Sem embargo, autores como Chiapetta entendem como legítima a existência de entidades privadas com fins religiosos, sem o reconhecimento dos estatutos. Navarro (2002, p. 431-432) opina no mesmo sentido, mencionando diversos doutrinadores, e afirma ser essa a posição adotada por “algumas Conferências Episcopais”. Entre estas, a Conferência Episcopal Italiana e a Francesa, as quais tratam do assunto em documentos por ele colecionados.

Não só isso: segundo ele, as referidas Conferências Episcopais tomam em consideração até associações que não têm estatutos, ou nem cheguem a ter propriamente estrutura e organização, mas cuja existência seria legítima, em decorrência dos direitos de associação e de reunião.

Consignemos também que as associações privadas podem possuir ou não personalidade jurídica na Igreja. Esta se adquire por um decreto formal da autoridade eclesiástica competente, à qual compete aprovar previamente os estatutos. Em síntese, pode-se dizer que existem três espécies de associações privadas distintas na atual legislação canônica:

– Associações de fato, baseadas exclusivamente na livre vontade dos seus componentes e sem qualquer reconhecimento, aprovação ou ereção por parte da autoridade eclesiástica.

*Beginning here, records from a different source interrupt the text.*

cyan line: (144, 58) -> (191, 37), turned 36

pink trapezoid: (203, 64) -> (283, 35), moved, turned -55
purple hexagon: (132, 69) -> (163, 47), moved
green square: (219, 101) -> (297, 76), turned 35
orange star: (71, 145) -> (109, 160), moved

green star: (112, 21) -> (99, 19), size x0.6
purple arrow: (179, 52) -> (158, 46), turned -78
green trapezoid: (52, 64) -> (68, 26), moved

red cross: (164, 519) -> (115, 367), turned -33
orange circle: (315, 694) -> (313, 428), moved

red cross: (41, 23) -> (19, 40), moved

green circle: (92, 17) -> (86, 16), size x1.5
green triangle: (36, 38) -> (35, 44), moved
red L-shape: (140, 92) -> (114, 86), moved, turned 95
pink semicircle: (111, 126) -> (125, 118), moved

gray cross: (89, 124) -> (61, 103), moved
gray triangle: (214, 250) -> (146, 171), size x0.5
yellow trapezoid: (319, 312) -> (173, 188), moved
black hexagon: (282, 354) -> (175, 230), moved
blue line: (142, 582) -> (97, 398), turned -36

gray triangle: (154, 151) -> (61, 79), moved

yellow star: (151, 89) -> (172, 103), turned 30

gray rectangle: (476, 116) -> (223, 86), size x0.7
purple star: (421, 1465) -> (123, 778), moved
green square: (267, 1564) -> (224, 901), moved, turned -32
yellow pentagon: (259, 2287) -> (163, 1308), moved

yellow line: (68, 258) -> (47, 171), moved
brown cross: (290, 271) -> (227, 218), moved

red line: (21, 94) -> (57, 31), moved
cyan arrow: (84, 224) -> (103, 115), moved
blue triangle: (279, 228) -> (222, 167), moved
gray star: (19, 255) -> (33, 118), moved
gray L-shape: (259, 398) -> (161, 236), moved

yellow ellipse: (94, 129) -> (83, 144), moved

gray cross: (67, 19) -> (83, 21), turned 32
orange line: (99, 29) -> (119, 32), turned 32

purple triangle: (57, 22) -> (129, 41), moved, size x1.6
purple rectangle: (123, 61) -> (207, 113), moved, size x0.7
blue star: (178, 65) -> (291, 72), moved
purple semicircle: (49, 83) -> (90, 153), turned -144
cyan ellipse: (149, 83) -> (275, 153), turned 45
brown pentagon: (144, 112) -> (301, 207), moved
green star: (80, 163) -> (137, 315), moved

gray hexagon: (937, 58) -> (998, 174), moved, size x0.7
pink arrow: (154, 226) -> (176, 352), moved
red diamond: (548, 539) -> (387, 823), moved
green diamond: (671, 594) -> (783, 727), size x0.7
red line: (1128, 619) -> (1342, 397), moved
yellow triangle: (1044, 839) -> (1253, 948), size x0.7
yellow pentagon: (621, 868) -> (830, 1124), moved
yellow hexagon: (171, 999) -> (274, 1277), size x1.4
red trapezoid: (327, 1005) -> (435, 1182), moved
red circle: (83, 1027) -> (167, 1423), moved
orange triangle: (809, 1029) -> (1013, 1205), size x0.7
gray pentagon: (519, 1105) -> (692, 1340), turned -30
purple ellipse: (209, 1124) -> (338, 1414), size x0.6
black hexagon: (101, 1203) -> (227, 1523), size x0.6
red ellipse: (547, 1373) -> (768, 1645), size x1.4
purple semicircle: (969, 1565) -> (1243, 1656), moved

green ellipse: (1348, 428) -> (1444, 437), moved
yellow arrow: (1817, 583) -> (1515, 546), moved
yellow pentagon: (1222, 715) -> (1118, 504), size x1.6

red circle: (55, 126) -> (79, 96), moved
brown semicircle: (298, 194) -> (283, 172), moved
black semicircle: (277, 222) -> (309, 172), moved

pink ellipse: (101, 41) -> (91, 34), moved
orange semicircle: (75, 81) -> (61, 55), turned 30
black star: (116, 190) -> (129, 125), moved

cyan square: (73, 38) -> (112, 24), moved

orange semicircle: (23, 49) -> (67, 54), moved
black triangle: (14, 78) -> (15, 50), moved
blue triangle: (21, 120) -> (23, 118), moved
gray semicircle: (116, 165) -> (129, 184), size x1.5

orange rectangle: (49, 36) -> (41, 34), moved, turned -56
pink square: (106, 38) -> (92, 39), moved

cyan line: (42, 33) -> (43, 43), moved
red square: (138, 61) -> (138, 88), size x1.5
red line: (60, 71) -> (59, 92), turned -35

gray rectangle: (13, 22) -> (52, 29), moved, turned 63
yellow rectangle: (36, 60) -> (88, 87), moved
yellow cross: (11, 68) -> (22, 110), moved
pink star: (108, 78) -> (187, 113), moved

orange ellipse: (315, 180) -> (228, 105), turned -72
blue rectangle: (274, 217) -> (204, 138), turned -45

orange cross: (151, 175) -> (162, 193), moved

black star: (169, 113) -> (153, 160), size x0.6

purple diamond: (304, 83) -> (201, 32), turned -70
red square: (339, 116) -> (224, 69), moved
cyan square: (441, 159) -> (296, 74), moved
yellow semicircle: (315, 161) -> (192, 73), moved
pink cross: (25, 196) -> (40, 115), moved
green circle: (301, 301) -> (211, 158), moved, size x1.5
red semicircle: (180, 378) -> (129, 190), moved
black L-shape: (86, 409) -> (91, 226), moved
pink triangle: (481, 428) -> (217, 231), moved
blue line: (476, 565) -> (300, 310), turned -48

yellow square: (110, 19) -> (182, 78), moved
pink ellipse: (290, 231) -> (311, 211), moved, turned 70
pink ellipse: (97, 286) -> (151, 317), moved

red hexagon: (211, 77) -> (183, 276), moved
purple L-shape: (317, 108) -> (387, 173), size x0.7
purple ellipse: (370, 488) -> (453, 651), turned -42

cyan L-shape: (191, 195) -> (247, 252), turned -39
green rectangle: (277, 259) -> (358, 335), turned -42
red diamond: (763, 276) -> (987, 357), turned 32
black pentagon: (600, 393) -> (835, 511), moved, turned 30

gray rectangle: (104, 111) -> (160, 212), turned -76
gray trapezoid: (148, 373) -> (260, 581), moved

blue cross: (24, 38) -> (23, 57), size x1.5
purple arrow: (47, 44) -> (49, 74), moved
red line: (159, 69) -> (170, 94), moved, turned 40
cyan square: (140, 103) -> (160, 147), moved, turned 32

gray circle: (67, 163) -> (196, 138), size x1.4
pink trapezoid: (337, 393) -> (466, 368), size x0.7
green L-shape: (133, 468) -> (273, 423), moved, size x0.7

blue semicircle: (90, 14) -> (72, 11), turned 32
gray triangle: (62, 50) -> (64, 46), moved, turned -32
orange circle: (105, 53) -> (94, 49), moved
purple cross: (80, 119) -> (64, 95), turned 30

– Associações com estatutos apenas reconhecidos, isto é, sem um decreto formal de aprovação.

– Associações com personalidade jurídica e estatutos aprovados, por meio de decreto formal da autoridade competente.

No que se refere aos efeitos do reconhecimento, só podem ser sujeitos de obrigações e de direitos as associações dotadas de personalidade jurídica (cf. cân. 310).

CLÁ DIAS, João. Os novos movimentos: Quando espírito e jurisprudência se encontram…

in: LUMEN VERITATIS. São Paulo: Associação Colégio Arautos do Evangelho. n. 6, jan-mar 2009. p. 24-26.


[1] Fuentes (2002, p. 514) trata de uma delicada distinção entre as associações civis, que tendam a fins “que afetam mais ou menos diretamente à Igreja”, e as associações eclesiais. Para não alongar demasiadamente o presente estudo e desviar o foco que são propriamente as associações privadas de fiéis, deixamos de tratar do interessante assunto aqui e recomendamos a quem nele deseje se aprofundar que consulte o próprio texto de Fuentes.

[2] Diz o autor: “[O Código de Direito Canônico] denomina clericais àquelas associações de fiéis que estão sob a direção de clérigos, fazem seu o exercício da ordem sagrada e são reconhecidas como tais pela autoridade competente (cân. 302). Emprega o termo clerical em sentido técnico-jurídico, fazendo referência não só a quem dirige a associação e ao ato constitutivo da mesma pela autoridade eclesiástica — que lhe confere o caráter de pública — senão também a uma modalidade no exercício do ministério sagrado por parte de seus membros. Por esta razão, uma associação formada exclusivamente por clérigos e destinada a fomentar entre seus sócios uma forma concreta de espiritualidade sacerdotal, no exercício do ministério e sob a dependência do próprio Ordinário, não terá a condição de clerical, será uma associação comum de fiéis e poderá ser tanto pública como privada (Gutiérrez)” (FERRER ORTIZ, 1991, p. 210).